Die Hürden für Volksentscheide sind in Bremen selbst nach Auffassung des Justizressorts zu hoch. Das sagte gestern Justiz-Staatssekretär Ulrich Mäurer vor dem Staatsgerichtshof. Allerdings sei eine Änderung des Procederes die Aufgabe der Bremischen Bürgerschaft. Das oberste Bremische Gericht verhandelte gestern darüber, ob die Initiative „Mehr Demokratie in Bremen“ ein Volksentscheid durchführen darf, um mehr Bürgerdemokratie durchzusetzen.

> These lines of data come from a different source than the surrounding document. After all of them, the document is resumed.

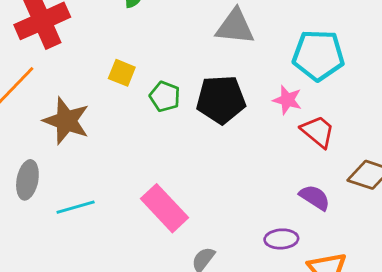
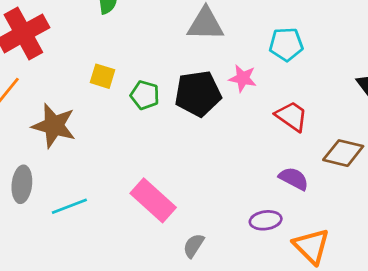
cyan pentagon: (318, 55) -> (286, 44), size x0.7
pink star: (287, 100) -> (243, 78), moved

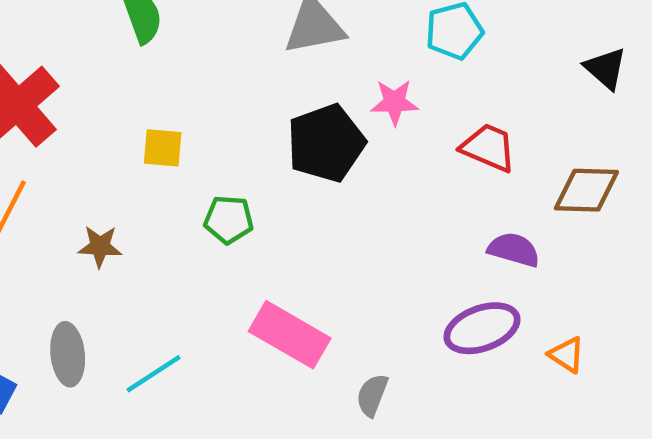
green pentagon: (145, 95) -> (229, 220), moved
brown star: (54, 126) -> (100, 246), size x0.6
purple ellipse: (266, 220) -> (482, 328), size x1.4
orange triangle: (311, 246) -> (567, 355), size x0.6

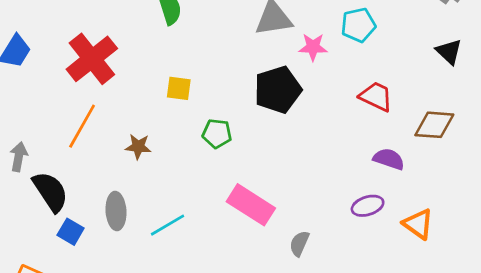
pink star: (394, 102) -> (313, 47), moved
purple ellipse: (482, 328) -> (368, 206), size x0.7
orange triangle: (567, 355) -> (418, 224), size x1.4

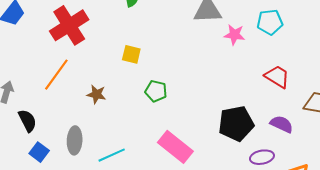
black pentagon: (278, 90) -> (236, 124), moved
black semicircle: (50, 192) -> (27, 121), size x0.7

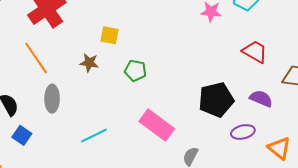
orange line: (56, 75) -> (36, 58), turned -68
brown star: (96, 94) -> (89, 63), moved
gray ellipse: (75, 140) -> (52, 99), moved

Vor mehr als einem Jahr hatte der bundesweit agierende Verein „Mehr Demokratie“ eine Initiative gestartet, mit der mehr Bürgerbeteiligung in politischen Fragen erreicht werden soll. Derzeit ist die Bürgerabstimmung in Bremen dreigeteilt: Für einen Zulassungsantrag müssen 5.000 Unterschriften gesammelt werden. Für das folgende Volksbegehren müssen rund 52.000 Unterschriften gesammelt werden, bei Verfassungsänderungen sogar doppelt so viele. Wäre das Volksbegehren erfolgreich, käme es zum Volksentscheid: Rund 130.000 Unterschriften für einfache Gesetze, bei Verfassungsänderungen rund 260.000.

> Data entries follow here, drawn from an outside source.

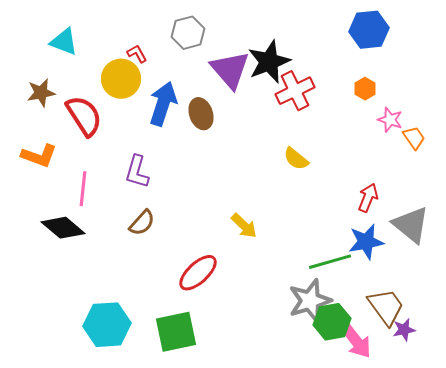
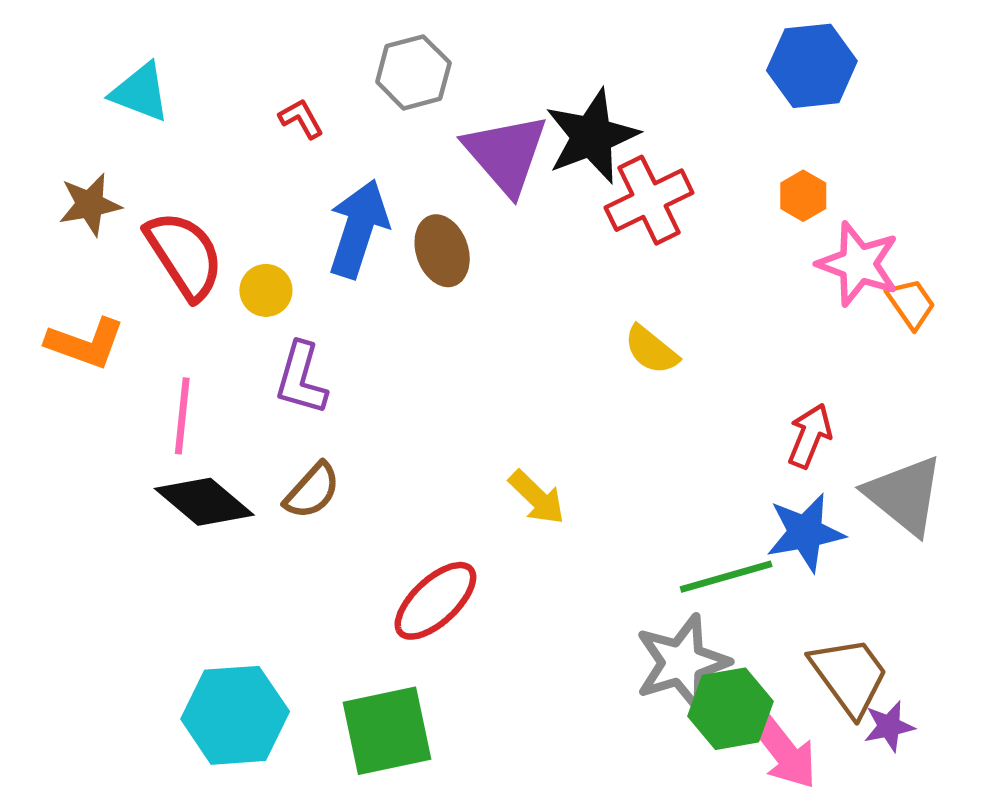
yellow circle: (121, 79) -> (266, 290), moved, size x0.6
pink star: (390, 120) -> (858, 264), size x1.5
black diamond: (63, 228) -> (204, 502), moved

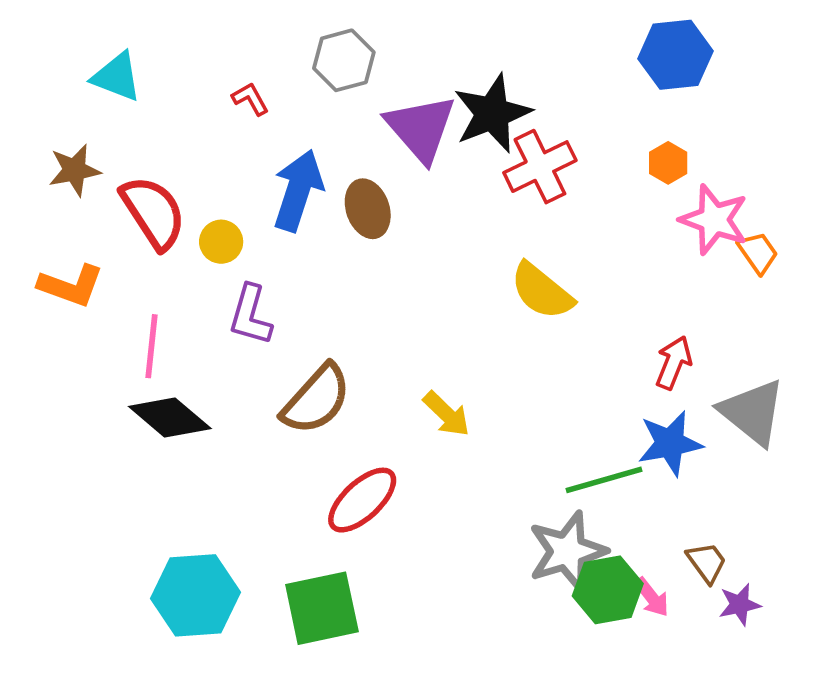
yellow semicircle: (651, 350) -> (542, 291), size x1.4
brown semicircle: (312, 491) -> (316, 399), moved, size x1.5
brown trapezoid: (849, 676) -> (707, 562), size x0.6
pink arrow: (783, 751) -> (652, 597), moved, size x0.6

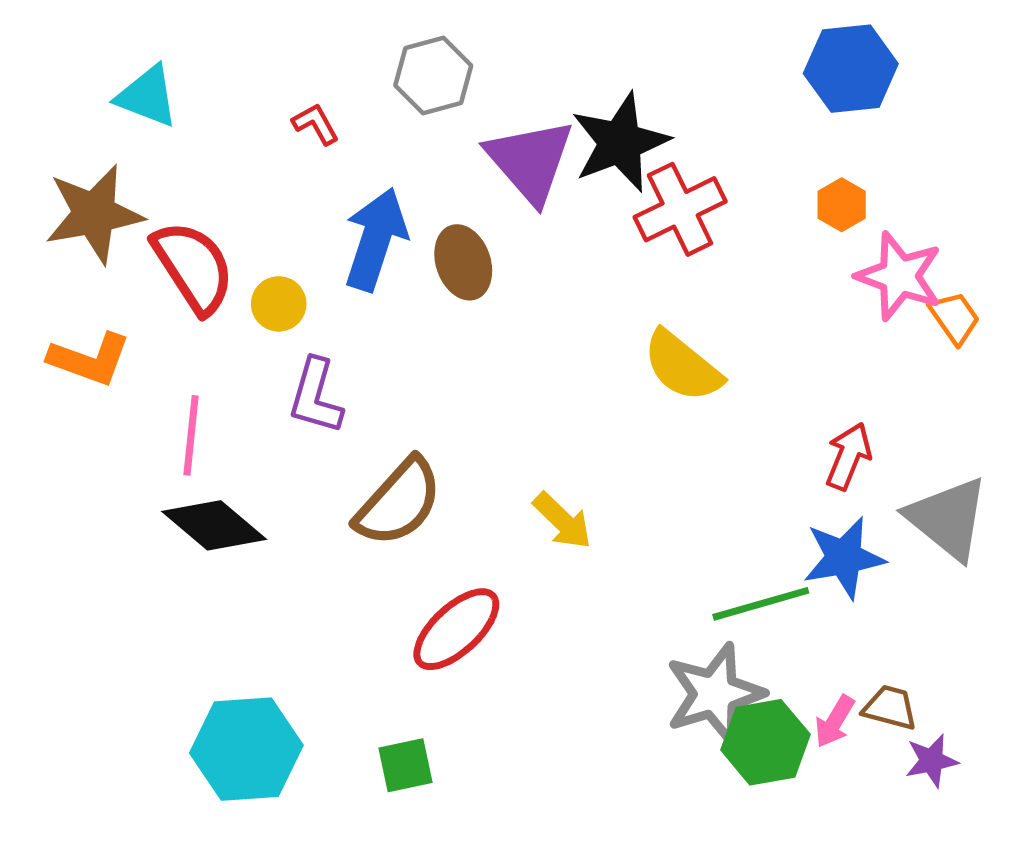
brown star: (75, 170) -> (94, 214), size x1.5
brown trapezoid: (707, 562) -> (890, 708), turned -39
pink arrow: (652, 597) -> (835, 721), moved, turned 69
green square: (322, 608) -> (406, 765), size x0.6

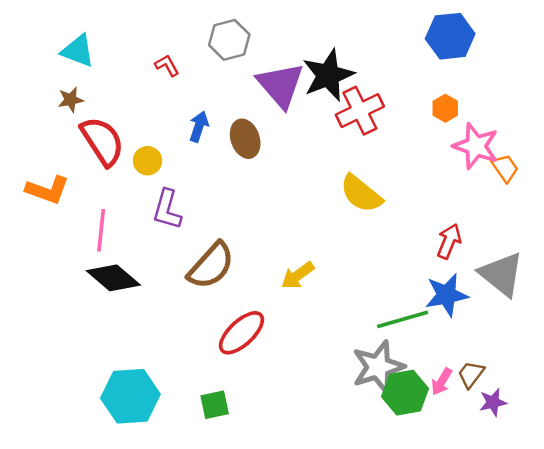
brown star: (94, 214) -> (71, 100), moved, size x0.5
blue arrow: (376, 239) -> (199, 127), size x0.6
yellow arrow: (562, 521) -> (298, 275), turned 100
brown trapezoid: (890, 708) -> (471, 374), turned -68

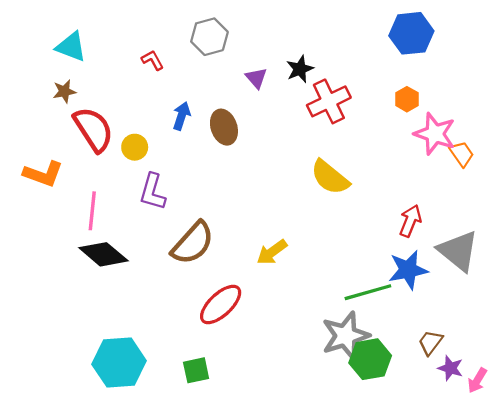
black star: (328, 75) -> (300, 69), size x0.6
purple triangle: (281, 85) -> (256, 78), size x0.5
pink arrow: (442, 382) -> (477, 380), moved
purple star: (493, 402) -> (450, 368), turned 30

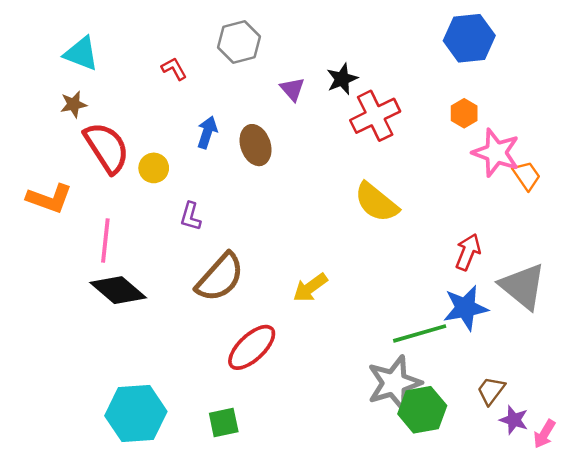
purple L-shape: (153, 192) -> (191, 216), moved, size x0.7

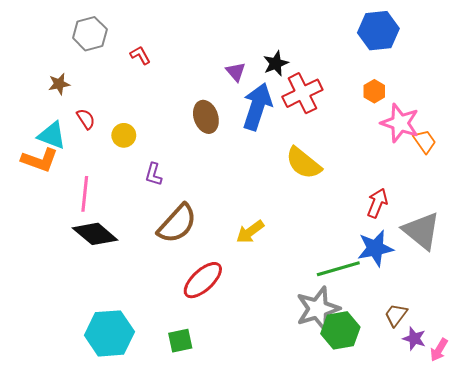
gray hexagon: (239, 42) -> (90, 34), moved
cyan triangle: (81, 53) -> (52, 135), moved
blue arrow: (207, 132) -> (257, 107), moved, size x1.8
red semicircle: (107, 148) -> (86, 119), size x0.5

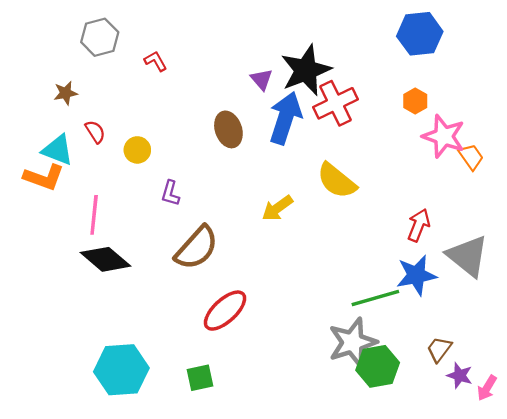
black star: (276, 63) -> (306, 70), size x1.8
yellow arrow: (250, 232) -> (277, 208), moved

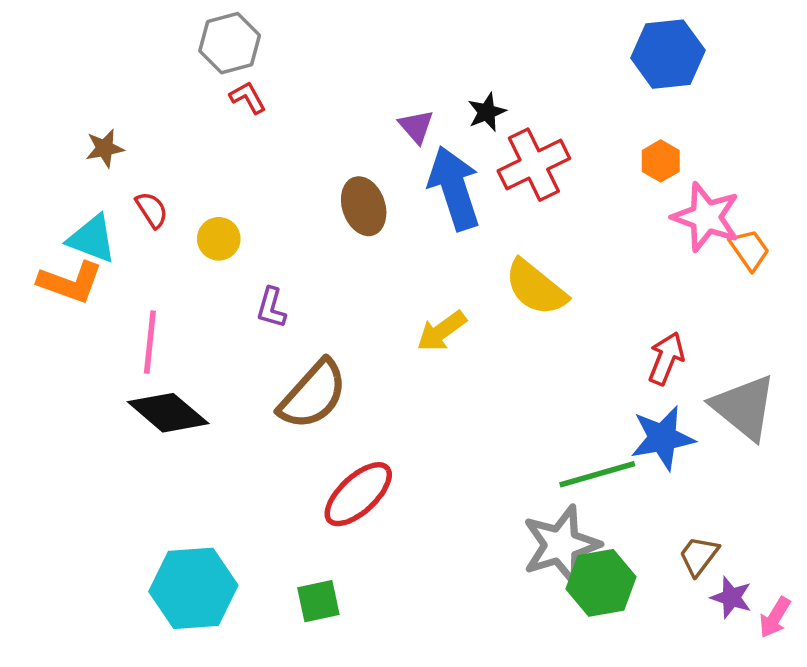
gray hexagon: (100, 37) -> (230, 43), moved
black star: (306, 70) -> (487, 112), size x0.5
blue arrow: (285, 118) -> (454, 188), turned -36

Seit 1947 ist das Recht auf Volksentscheide in der Bremischen Verfassung verankert. Keiner der bisher nur neun Versuche war erfolgreich: Entweder scheiterten die Initiativen an den Zulassungsquoren oder die Gerichte erklärten die Abstimmungen für unzulässig. „Mehr Demokratie“ will diese Hürden deutlich senken: Beim Volksentscheid soll die Mehrheit der abgegebenen Stimmen entscheiden und keine Mindestbeteiligung festgelegt werden.

Trotz des Eingeständnisses, dass die Hürden für Bürgerbeteiligung in Bremen sehr hoch sind, beharrten die Senatsvertreter gestern darauf, dass das Gericht das Volksbegehren von „Mehr Demokratie“ nicht zulässt. Eine Minderheit könnte ihre Interessen auch gegen den Willen einer Mehrheit durchsetzen, wird befürchtet, falls sich der „Mehr-Demokratie“-Vorschlag durchsetzt. Zudem wolle die Initiative unzulässigerweise erreichen, dass das Volk in Zukunft auch über Geld abstimmen darf – bislang dürfen nur Senat und Bürgerschaft das Steuergeld verplanen. Befürchtet wird eine Entmachtung der gewählten politischen Vertreter.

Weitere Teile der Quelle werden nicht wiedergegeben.